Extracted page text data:
————————

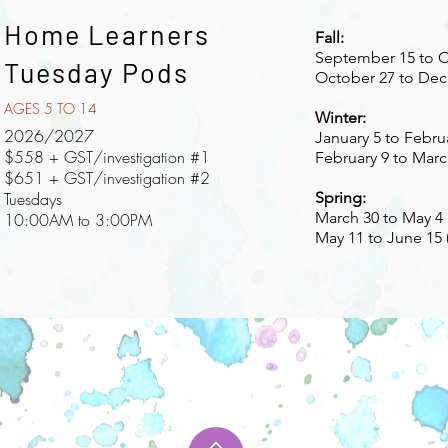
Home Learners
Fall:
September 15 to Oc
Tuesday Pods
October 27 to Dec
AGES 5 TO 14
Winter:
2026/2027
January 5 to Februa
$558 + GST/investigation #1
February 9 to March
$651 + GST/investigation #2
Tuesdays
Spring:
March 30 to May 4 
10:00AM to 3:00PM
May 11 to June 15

————————

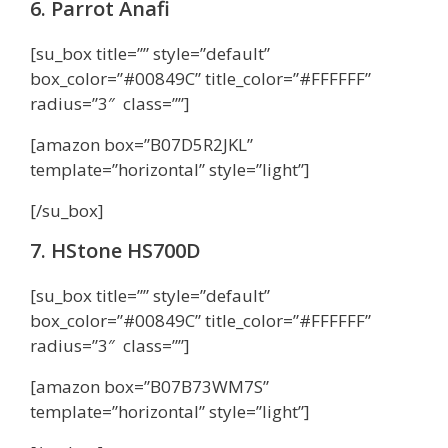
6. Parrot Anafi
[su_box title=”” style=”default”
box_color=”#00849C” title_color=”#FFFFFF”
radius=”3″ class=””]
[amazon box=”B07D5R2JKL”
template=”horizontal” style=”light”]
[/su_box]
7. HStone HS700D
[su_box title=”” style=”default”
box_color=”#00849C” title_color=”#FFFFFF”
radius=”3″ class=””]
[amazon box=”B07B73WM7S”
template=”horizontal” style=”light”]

————————

_Task instructions_.
Only the lines above starting at the one containing "October 27 to Dec" and ending at the one containing "May 11 to June 15", both included, are to be returned, exactly as they read.

_Task result_.
October 27 to Dec
AGES 5 TO 14
Winter:
2026/2027
January 5 to Februa
$558 + GST/investigation #1
February 9 to March
$651 + GST/investigation #2
Tuesdays
Spring:
March 30 to May 4 
10:00AM to 3:00PM
May 11 to June 15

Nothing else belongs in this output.